New data indicates that agility, speed and innovation are top priorities for today’s corporate leaders, especially as managers work to align business and IT goals.

Those insights come from the 2015 Business Performance Innovation (BPI) Network report “Accelerating Business Transformation Through IT Innovation,” which is based on data from 250 business and technology managers worldwide.

The report shows that 42 percent of respondents believe their companies are embracing new technologies “very well” or “exceptionally well.” And 47 percent say their business groups are devoting more time to understanding the strategic implications of those technologies, including their impact on competitive advantage and customer experience.

Another 47 percent of business and technology managers say the level of innovation is “good” or “very high” within their in-house IT organizations, but 37 percent say their IT groups are only making progress toward innovation.
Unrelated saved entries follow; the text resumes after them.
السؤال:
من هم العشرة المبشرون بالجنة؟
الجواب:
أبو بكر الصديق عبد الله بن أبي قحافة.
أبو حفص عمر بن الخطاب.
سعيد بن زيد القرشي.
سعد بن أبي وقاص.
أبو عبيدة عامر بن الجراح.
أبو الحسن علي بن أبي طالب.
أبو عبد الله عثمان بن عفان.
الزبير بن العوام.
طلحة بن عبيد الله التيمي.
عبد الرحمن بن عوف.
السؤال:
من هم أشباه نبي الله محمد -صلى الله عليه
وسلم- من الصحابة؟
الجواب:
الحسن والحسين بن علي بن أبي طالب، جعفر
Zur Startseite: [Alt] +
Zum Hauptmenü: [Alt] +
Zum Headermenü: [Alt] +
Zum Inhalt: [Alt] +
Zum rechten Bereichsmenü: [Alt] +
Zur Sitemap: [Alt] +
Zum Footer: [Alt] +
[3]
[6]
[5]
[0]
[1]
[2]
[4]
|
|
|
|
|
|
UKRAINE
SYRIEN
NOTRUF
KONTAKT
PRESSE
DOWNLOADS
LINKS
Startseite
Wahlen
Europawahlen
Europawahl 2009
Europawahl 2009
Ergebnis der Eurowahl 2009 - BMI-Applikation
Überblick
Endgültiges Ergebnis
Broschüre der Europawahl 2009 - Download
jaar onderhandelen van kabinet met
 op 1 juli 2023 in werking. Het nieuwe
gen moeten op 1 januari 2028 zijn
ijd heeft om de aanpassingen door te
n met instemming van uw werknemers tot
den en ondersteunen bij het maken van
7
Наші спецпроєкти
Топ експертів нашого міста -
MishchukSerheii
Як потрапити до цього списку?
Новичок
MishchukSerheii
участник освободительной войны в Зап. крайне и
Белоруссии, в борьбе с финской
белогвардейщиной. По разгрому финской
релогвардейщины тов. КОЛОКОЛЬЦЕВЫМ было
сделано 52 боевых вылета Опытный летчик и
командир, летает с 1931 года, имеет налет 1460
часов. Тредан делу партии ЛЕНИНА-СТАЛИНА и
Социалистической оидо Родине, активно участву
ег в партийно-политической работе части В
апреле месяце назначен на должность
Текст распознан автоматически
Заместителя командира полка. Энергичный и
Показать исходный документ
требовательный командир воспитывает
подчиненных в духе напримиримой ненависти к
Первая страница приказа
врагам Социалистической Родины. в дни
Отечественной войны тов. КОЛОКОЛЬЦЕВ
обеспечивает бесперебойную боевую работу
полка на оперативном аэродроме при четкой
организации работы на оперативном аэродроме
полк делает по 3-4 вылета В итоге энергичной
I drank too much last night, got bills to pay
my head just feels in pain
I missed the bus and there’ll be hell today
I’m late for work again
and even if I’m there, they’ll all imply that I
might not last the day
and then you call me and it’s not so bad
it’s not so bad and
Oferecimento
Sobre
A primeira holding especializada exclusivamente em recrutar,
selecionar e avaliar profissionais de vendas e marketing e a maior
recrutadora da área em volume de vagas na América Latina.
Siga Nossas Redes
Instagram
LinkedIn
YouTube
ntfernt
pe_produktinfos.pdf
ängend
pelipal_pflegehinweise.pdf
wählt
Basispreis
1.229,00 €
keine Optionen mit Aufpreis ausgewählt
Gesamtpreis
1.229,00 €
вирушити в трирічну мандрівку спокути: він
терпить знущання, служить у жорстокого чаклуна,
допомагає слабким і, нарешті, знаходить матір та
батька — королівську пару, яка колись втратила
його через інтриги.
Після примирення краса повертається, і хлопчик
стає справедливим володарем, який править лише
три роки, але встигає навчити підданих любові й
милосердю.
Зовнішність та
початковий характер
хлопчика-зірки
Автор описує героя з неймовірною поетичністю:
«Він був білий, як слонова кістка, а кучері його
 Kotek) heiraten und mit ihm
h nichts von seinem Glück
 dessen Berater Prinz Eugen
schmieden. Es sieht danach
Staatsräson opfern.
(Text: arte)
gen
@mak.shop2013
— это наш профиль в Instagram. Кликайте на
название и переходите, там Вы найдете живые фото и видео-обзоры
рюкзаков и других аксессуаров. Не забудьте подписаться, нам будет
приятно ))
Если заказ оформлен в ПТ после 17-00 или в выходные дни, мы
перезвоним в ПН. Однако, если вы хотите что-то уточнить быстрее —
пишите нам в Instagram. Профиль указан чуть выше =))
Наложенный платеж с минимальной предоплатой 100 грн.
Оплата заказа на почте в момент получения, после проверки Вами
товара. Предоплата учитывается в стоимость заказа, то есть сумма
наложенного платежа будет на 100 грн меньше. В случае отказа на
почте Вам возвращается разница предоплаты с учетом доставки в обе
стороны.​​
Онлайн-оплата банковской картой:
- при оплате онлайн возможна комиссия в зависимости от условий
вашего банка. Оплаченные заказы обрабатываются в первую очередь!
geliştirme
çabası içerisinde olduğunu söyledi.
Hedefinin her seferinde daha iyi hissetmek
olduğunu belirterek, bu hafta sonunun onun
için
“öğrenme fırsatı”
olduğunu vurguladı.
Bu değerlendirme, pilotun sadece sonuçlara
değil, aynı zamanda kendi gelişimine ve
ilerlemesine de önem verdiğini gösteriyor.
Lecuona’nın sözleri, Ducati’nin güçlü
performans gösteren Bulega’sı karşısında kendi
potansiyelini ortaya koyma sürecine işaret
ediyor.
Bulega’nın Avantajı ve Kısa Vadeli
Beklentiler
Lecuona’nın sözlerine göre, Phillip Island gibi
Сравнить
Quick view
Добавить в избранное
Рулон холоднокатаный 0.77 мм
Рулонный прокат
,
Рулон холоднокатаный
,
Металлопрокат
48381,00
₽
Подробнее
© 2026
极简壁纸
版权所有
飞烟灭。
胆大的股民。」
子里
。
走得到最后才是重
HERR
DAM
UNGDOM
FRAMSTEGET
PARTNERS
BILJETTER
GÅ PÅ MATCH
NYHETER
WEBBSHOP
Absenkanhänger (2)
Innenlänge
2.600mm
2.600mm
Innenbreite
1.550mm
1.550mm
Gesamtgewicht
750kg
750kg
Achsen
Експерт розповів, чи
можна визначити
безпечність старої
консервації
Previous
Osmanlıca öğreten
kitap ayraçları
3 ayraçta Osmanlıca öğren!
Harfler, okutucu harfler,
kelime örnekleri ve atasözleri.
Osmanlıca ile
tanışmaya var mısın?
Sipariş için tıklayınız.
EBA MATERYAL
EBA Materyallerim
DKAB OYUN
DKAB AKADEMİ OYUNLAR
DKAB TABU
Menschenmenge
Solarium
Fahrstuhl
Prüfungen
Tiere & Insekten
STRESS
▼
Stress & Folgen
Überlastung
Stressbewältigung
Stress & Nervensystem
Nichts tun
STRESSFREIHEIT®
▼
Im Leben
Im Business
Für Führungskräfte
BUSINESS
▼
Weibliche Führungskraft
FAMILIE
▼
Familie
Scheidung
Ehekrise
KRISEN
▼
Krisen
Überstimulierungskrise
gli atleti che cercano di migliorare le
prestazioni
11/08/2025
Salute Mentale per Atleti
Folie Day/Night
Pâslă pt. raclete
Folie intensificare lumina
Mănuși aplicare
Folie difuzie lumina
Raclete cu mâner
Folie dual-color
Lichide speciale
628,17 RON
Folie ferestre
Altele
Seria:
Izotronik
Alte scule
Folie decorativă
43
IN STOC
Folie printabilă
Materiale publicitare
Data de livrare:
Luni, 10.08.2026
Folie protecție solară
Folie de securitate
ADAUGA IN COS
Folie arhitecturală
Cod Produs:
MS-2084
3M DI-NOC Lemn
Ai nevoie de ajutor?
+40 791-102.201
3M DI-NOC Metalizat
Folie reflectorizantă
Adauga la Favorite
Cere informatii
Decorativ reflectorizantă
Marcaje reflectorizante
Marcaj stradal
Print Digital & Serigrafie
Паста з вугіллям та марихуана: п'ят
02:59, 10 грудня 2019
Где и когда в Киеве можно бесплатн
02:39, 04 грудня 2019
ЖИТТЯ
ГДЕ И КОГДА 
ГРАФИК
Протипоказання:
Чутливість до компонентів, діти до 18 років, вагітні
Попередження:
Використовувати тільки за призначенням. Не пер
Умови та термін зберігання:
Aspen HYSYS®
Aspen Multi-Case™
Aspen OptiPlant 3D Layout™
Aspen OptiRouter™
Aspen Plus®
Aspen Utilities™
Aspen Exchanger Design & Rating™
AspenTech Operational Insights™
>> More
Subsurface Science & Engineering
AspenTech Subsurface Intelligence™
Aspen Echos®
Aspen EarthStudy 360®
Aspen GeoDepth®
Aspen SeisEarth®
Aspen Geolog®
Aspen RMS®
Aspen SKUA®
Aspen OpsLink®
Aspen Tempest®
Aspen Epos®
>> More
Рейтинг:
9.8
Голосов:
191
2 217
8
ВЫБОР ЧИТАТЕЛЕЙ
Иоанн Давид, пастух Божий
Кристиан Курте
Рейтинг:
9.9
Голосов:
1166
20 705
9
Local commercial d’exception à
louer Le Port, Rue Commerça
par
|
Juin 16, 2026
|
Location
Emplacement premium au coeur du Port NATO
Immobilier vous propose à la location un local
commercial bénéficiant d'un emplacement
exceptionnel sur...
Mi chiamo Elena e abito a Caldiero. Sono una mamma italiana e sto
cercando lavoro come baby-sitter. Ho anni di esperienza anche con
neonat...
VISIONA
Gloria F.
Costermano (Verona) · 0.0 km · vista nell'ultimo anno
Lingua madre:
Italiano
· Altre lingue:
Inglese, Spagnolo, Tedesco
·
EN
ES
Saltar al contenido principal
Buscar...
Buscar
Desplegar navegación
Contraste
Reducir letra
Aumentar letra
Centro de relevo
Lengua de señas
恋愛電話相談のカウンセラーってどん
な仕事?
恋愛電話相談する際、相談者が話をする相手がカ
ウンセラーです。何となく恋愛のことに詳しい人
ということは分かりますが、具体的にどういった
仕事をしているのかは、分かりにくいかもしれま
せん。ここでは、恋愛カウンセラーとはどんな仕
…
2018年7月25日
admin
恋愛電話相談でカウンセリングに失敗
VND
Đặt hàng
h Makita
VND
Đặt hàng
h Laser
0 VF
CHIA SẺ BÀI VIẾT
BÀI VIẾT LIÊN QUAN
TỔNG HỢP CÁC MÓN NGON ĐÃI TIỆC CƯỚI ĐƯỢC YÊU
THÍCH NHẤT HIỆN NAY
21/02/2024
BPI Network offered expert perspectives on the subject:

“Innovation is an often misunderstood and misused term,” said Scott Offermann, Director of Critical Operations at Cushman and Wakefield. He added that “true and incremental innovation is rarely recognized and even more rarely acknowledged.” The fact that nearly half the survey’s respondents said they’re “making progress” supports Offermann’s perception that smaller steps are taking place.

 

That said, many leaders in both the technology and business world think the sluggishness of innovation is more than a matter of perception. For them, it is a reality. “I think it’s real and it’s big,” Tim Chou, an IT lecturer at Stanford University, said after the San Francisco CIO Roundtable. “I would claim right now there is almost no innovation occurring in most corporations.”

Of course, organizational factors can stifle innovation. Forty-four percent of respondents say technology adoption is most hindered by an inability to reach consensus on IT investment decisions. But IT organizations could also be part of the problem: According to the report, 44 percent of managers believe IT still has a ways to go before becoming a strategic, responsive and valued business partner.

“I think the ‘aha’ moment for this was the level of sophistication that the business people have with technology and the utter frustration that they’re showing toward the inability of their IT departments to keep up with innovation,” says Tom Murphy, editorial director of BPI Network.

That may be why proposed business metrics focused not only on more traditional IT measures, such as the reliability, scalability and security of IT infrastructure, but also on innovation and agility indicators. Thirty-eight percent of the managers surveyed believe that companies should rate IT organizations on the ideas they generate to drive business results.

“That’s not something that an IT manager usually thinks about,” Murphy says. “They come to work and think, ‘How many more servers do we need to manage the load?’ But they don’t think, ‘What can I do to help the sales team be more effective in selling its product?’”

To unify business units and IT, Murphy recommends involving IT in strategy discussions from the start.

“The business people don’t often bring them in early enough to explain what it is that they’re looking for,” he says, but early collaboration is the best way to produce results.

“Anything is possible in technology,” he adds, “you just really have to understand what you’re after.”